Examples of Efficient Models:

  1. MobileNet: Designed for mobile and embedded vision applications, MobileNetV2 reduces computation and model size. Best of all, it can run on smartphones and other low-power devices.
  2. DistilBERT: A computationally “distilled” version of BERT (Bidirectional Encoder Representations from Transformers). DistelBERT is 40% smaller and 60% faster, while retaining 97% of BERT’s performance on language understanding tasks. It also enables deployment of BERT-like models on less powerful hardware.
  3. EfficientNet: This is a family of image classification models that systematically scale width, depth, and resolution. It can achieve state-of-the-art accuracy with fewer parameters than previous models.
  4. Small LLM Models: Gemma, by Google, are lightweight, open models derived from the same technology powering the much larger Gemini models. Despite their 2B and 7B sizes, Gemma models have demonstrated that even “small” language models can perform well on many tasks.

Impact on Hardware Requirements:

+ Smaller models require less RAM, making them suitable for devices with limited memory
+ Efficient models can run on less powerful CPUs or low-end GPUs, expanding deployment options
+ Models like MobileNet enable AI directly on edge devices, reducing reliance on cloud computing
+ Less computation translates to lower power consumption, crucial for battery-powered devices
+ Lower hardware requirements make AI more accessible to smaller companies and individual developers
+ Some applications use efficient models for real-time tasks on-device, with occasional use of more powerful cloud-based models

Efficiency and New Technology Changes the Landscape

The current explosion in hardware diversity has yielded increased use of mobile System-on-a-Chip(s) (SoCs), Field Programmable Gate Arrays (FPGAs), and specialized AI accelerators alongside traditional CPUs and GPUs.

On the software side, there’s a growing recognition in the importance of optimized inference engines (e.g., TensorRT, OpenVINO) to maximize efficiency on various hardware.

As efficiency increases and more new hardware appears, there will be a shift towards more “on-device AI,” thus changing the balance of cloud vs. edge computing.

The diversity in hardware also leads to required support for heterogeneous computing: Systems combining different types of processors to balance performance and efficiency.

While these trends don’t eliminate the need for high-performance hardware in AI research and large-scale applications, they are expanding the range of devices capable of running AI models. This evolution is creating new opportunities and challenges for hardware manufacturers, software developers, and AI researchers alike, driving innovation across the entire AI ecosystem.
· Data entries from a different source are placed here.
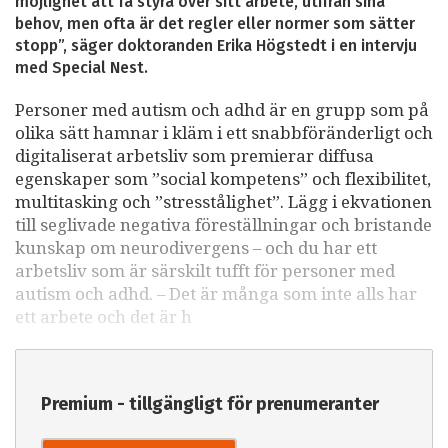
möjlighet att få styra över sitt arbete, utifrån sina
behov, men ofta är det regler eller normer som sätter
stopp”, säger doktoranden Erika Högstedt i en intervju
med Special Nest.
Personer med autism och adhd är en grupp som på
olika sätt hamnar i kläm i ett snabbföränderligt och
digitaliserat arbetsliv som premierar diffusa
egenskaper som ”social kompetens” och flexibilitet,
multitasking och ”stresstålighet”. Lägg i ekvationen
till seglivade negativa föreställningar och bristande
kunskap om neurodivergens – och du har ett
arbetsliv som är särskilt tufft för personer med
autism och adhd. – Det är många som inte alls har
ett arbete och det är h
Premium - tillgängligt för prenumeranter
How This Impacts Nvidia and Its Future Relevance

All of this raises the possibility that, in the future, as AI models become more efficient, the reliance on specialized AI chips could decrease. This question gets to the heart of Nvidia’s prospects in the rapidly evolving AI landscape. The efficiency trends in AI models obviously have implications for Nvidia’s business model and technological relevance. Let’s analyze this relationship:

  1. Diversification of Product Portfolio:

+ Challenge: As more efficient models can run on less powerful hardware, demand for high-end GPUs might decrease in some segments.

+ Nvidia’s Response: Nvidia has been proactively diversifying its product line. Beyond high-end GPUs, they offer solutions like the Jetson series of embedded computing boards for edge AI and have been developing ARM-based CPUs. This diversification helps Nvidia remain relevant across the spectrum of AI hardware needs.

  1. Software Ecosystem:

+ Advantage: While one tends to focus on its hardware, Nvidia’s software ecosystem (CUDA, cuDNN, etc.) is also a big part of their dominance. Even as models become more efficient, optimizing them for Nvidia hardware often yields the best performance.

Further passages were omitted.